Mais comme il reste encore du chemin à parcourir, restons vigilants pour ne pas rater la sortie. Personne n’a envie de faire marche arrière, comme on le voit en ce moment dans des pays les plus avancés en matière de vaccination qui ont pourtant du mal à contenir une remontée des cas de COVID-19.
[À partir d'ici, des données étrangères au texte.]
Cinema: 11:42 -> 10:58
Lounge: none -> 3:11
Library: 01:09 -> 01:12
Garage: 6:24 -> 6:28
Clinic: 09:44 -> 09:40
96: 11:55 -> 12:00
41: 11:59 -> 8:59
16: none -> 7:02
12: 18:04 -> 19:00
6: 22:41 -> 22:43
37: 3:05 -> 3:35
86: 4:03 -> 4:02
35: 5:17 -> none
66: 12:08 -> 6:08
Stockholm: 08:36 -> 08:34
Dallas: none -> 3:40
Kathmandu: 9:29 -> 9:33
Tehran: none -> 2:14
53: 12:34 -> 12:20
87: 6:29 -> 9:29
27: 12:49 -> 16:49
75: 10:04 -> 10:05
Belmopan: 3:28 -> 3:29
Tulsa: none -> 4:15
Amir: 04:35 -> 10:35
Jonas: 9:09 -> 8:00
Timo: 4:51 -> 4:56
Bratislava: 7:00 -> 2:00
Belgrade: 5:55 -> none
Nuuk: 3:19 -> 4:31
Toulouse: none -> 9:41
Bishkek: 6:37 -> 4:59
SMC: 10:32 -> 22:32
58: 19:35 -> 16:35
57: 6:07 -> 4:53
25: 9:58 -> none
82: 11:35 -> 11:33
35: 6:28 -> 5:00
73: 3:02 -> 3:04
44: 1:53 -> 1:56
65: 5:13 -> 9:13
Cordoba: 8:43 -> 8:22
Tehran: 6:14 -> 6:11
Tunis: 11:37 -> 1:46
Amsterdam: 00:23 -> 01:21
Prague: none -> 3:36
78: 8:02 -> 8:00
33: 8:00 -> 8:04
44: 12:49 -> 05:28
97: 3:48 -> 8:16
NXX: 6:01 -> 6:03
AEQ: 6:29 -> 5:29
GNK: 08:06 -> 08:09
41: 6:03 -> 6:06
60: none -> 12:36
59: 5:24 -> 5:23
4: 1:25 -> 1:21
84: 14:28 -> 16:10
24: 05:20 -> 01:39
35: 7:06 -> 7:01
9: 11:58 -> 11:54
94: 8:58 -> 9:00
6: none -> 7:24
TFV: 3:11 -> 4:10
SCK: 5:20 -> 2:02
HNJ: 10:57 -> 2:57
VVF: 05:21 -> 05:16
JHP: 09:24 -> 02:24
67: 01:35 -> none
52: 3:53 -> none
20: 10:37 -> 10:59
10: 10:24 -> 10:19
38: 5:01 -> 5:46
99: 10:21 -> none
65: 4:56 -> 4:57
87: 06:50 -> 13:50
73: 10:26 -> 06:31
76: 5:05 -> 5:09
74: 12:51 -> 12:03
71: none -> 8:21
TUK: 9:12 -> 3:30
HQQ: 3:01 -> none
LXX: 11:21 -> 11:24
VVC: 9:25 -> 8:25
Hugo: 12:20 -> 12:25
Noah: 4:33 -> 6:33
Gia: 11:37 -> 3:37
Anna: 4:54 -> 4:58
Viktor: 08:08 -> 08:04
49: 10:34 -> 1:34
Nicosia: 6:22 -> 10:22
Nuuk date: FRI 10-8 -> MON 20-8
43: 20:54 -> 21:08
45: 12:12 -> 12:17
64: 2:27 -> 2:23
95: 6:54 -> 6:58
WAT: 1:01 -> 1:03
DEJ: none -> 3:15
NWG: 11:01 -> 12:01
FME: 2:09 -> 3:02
Au Royaume-Uni, par exemple, 57 % des sujets de la Reine ont reçu une première dose, pratiquement le même niveau qu’au Québec. Or, le nombre de cas a doublé depuis une semaine, en bonne partie à cause du variant B.1.617, dit variant indien, qui est désormais dominant. Le premier ministre Boris Johnson craint d’avoir à décaler la levée des dernières mesures de confinement prévue le 21 juin. Et la France a même annoncé, mercredi, de nouvelles restrictions pour les voyageurs d’outre-Manche.

Aux Seychelles, près des deux tiers (64 %) de la population a reçu deux doses de vaccin, ce qui fait de cet archipel de l’océan Indien le pays le plus vacciné du monde. Pourtant, la pandémie a repris de plus belle à la mi-mai et le nombre de cas y est proportionnellement plus élevé qu’en Inde.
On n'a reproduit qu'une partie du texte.